К слову, спустя годы, говоря о самой первой книге Корнея Чуковского, Анна Ахматова заметит, что именно он, молодой критик Чуковский, провозгласил вхождение города в тогдашнюю литературу. Не пустяк.
Я прочитал этот том с теми же чувствами, с какими пересматриваю ранние фильмы Чаплина или разглядываю, если угодно, первые романтические картины Гойи. В разновеликих и разноречивых статьях, откликаясь на все мало-мальски значимые имена, события и книги, Чуковский, хотя уже и пытается, как он позднее напишет Горькому, “на основании формальных подходов к матерьялу конструировать то, что прежде называлось душою поэта”, — все же пока еще только растет как личность в литературе. Он пока еще позволяет себе прямые провокативные ходы, расставляет самодельные “ловушки” и “мины”, пока еще охотно делает и самого себя персонажем своих “критических рассказов”. Но вот уже в следующем томе начнет проявляться его генеральная строго конструктивная система критических координат, звучащая примерно так: “Имярек как человек и мастер”. Это приложится и к Чехову, и к Некрасову, и к боготворимому Блоку. И все равно даешься диву, как уже здесь он многое предсказал и обозначил. Если бы я мог, то процитировал бы целиком его убийственную статью 1907 года под названием “Спасите!” — о литературно-газетной сволочи.

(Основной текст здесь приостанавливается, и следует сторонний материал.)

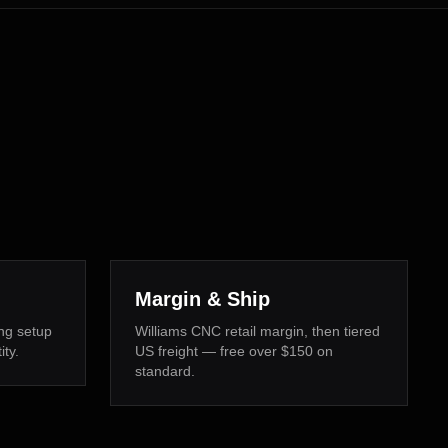
Margin & Ship
ng setup
Williams CNC retail margin, then tiered
ity.
US freight — free over $150 on
standard.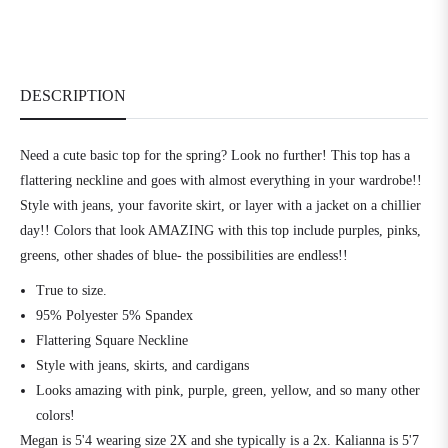
DESCRIPTION
Need a cute basic top for the spring? Look no further! This top has a
flattering neckline and goes with almost everything in your wardrobe!!
Style with jeans, your favorite skirt, or layer with a jacket on a chillier
day!! Colors that look AMAZING with this top include purples, pinks,
greens, other shades of blue- the possibilities are endless!!
True to size.
95% Polyester 5% Spandex
Flattering Square Neckline
Style with jeans, skirts, and cardigans
Looks amazing with pink, purple, green, yellow, and so many other
colors!
Megan is 5'4 wearing size 2X and she typically is a 2x. Kalianna is 5'7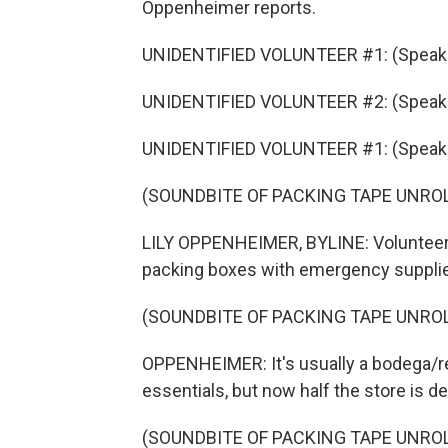
Oppenheimer reports.
UNIDENTIFIED VOLUNTEER #1: (Speaki
UNIDENTIFIED VOLUNTEER #2: (Speaki
UNIDENTIFIED VOLUNTEER #1: (Speaki
(SOUNDBITE OF PACKING TAPE UNRO
LILY OPPENHEIMER, BYLINE: Volunteers
packing boxes with emergency suppli
(SOUNDBITE OF PACKING TAPE UNRO
OPPENHEIMER: It's usually a bodega/r
essentials, but now half the store is d
(SOUNDBITE OF PACKING TAPE UNRO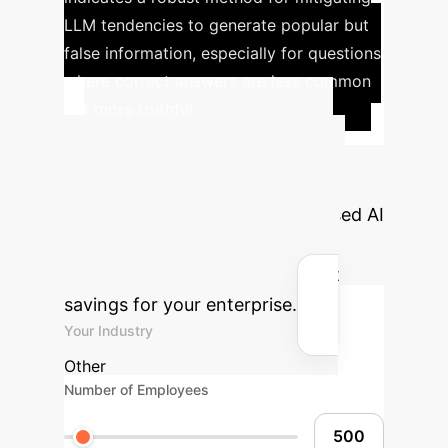
LLM tendencies to generate popular but
false information, especially for questions
where correct answers are less common
but more truthful.
Calculate Your
Potential ROI
See how
implementing truthfulness-focused AI
can translate into significant
operational efficiencies and cost
savings for your enterprise.
Your Industry
Other
Number of Employees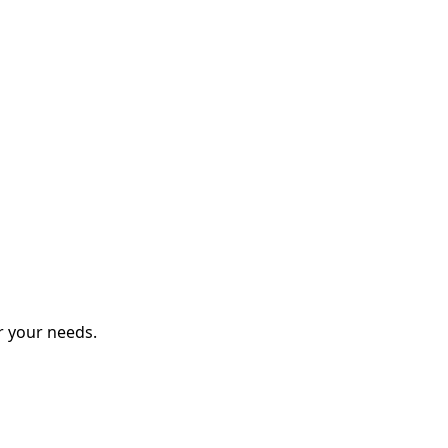
r your needs.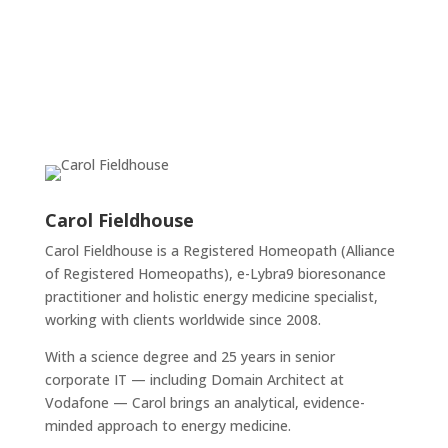
Carol Fieldhouse
Carol Fieldhouse is a Registered Homeopath (Alliance
of Registered Homeopaths), e-Lybra9 bioresonance
practitioner and holistic energy medicine specialist,
working with clients worldwide since 2008.
With a science degree and 25 years in senior
corporate IT — including Domain Architect at
Vodafone — Carol brings an analytical, evidence-
minded approach to energy medicine.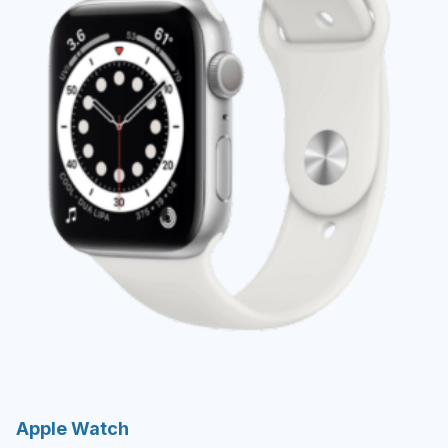
Apple Watch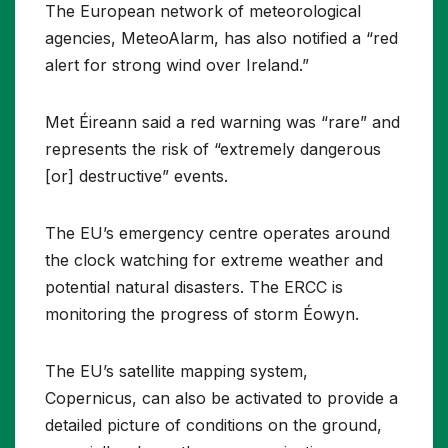
The European network of meteorological
agencies, MeteoAlarm, has also notified a “red
alert for strong wind over Ireland.”
Met Éireann said a red warning was “rare” and
represents the risk of “extremely dangerous
[or] destructive” events.
The EU’s emergency centre operates around
the clock watching for extreme weather and
potential natural disasters. The ERCC is
monitoring the progress of storm Éowyn.
The EU’s satellite mapping system,
Copernicus, can also be activated to provide a
detailed picture of conditions on the ground,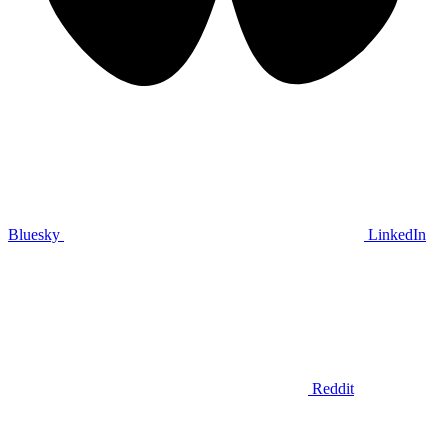
Bluesky
LinkedIn
Reddit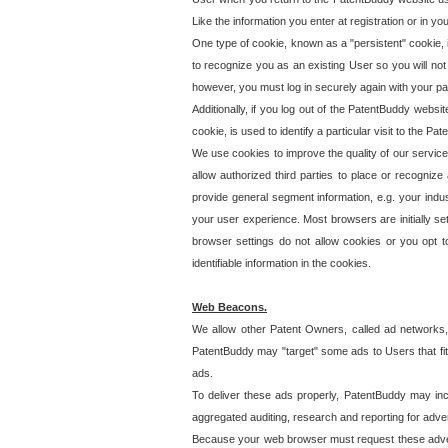
Like the information you enter at registration or in y
One type of cookie, known as a "persistent" cookie, 
to recognize you as an existing User so you will not
however, you must log in securely again with your p
Additionally, if you log out of the PatentBuddy websi
cookie, is used to identify a particular visit to the
We use cookies to improve the quality of our servic
allow authorized third parties to place or recognize
provide general segment information, e.g. your indus
your user experience. Most browsers are initially set
browser settings do not allow cookies or you opt t
identifiable information in the cookies.
Web Beacons.
We allow other Patent Owners, called ad networks,
PatentBuddy may "target" some ads to Users that fit 
ads.
To deliver these ads properly, PatentBuddy may in
aggregated auditing, research and reporting for advert
Because your web browser must request these advert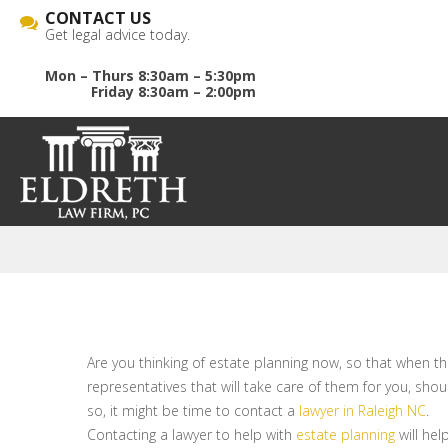
CONTACT US
Get legal advice today.
Mon – Thurs 8:30am – 5:30pm
Friday 8:30am – 2:00pm
Are you thinking of estate planning now, so that when t
representatives that will take care of them for you, sho
so, it might be time to contact a
lawyer in Raleigh NC
.
Contacting a lawyer to help with
estate planning
will hel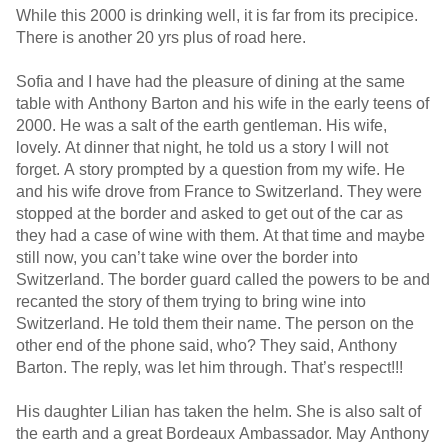
While this 2000 is drinking well, it is far from its precipice.
There is another 20 yrs plus of road here.
Sofia and I have had the pleasure of dining at the same
table with Anthony Barton and his wife in the early teens of
2000. He was a salt of the earth gentleman. His wife,
lovely. At dinner that night, he told us a story I will not
forget. A story prompted by a question from my wife. He
and his wife drove from France to Switzerland. They were
stopped at the border and asked to get out of the car as
they had a case of wine with them. At that time and maybe
still now, you can’t take wine over the border into
Switzerland. The border guard called the powers to be and
recanted the story of them trying to bring wine into
Switzerland. He told them their name. The person on the
other end of the phone said, who? They said, Anthony
Barton. The reply, was let him through. That’s respect!!!
His daughter Lilian has taken the helm. She is also salt of
the earth and a great Bordeaux Ambassador. May Anthony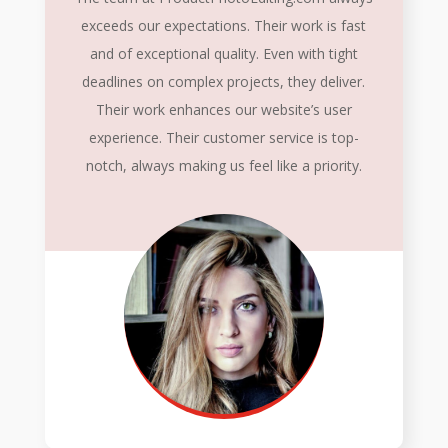
exceeds our expectations. Their work is fast
and of exceptional quality. Even with tight
deadlines on complex projects, they deliver.
Their work enhances our website’s user
experience. Their customer service is top-
notch, always making us feel like a priority.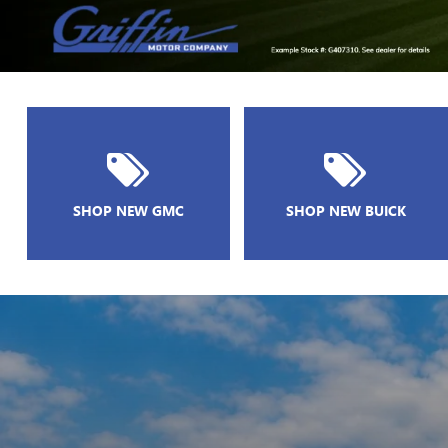
SHOP NEW GMC
SHOP NEW BUICK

Но — думаю, почему Михаил Панов в своем “Звездном небе” так оказался нежен к нему, Чуковскому, который, кстати, в свое время изничтожил его студенческий “опоязовский” труд (“Корней Чуковский. / Синее вверху, синее внизу. / Бесконечно доброе небо. / Бескрайняя ласка воды”)? Может, потому, что в основе чуковской работы всегда лежала бесконечная любовь к словесности и ее талантливым выразителям? Не зря же он писал, что у художника руки готов целовать, не зря же на своей первой сказке “Крокодил” (1917) начертал: “Моим глубокоуважаемым детям…”
М. П. Бронштейн. Солнечное вещество. М., “ТЕРРА-Книжный клуб”, 2002, 224 стр.
В принципе, эта книга, изданная в серии “Мир вокруг нас”, — для детей среднего и старшего возраста. Так она задумывалась.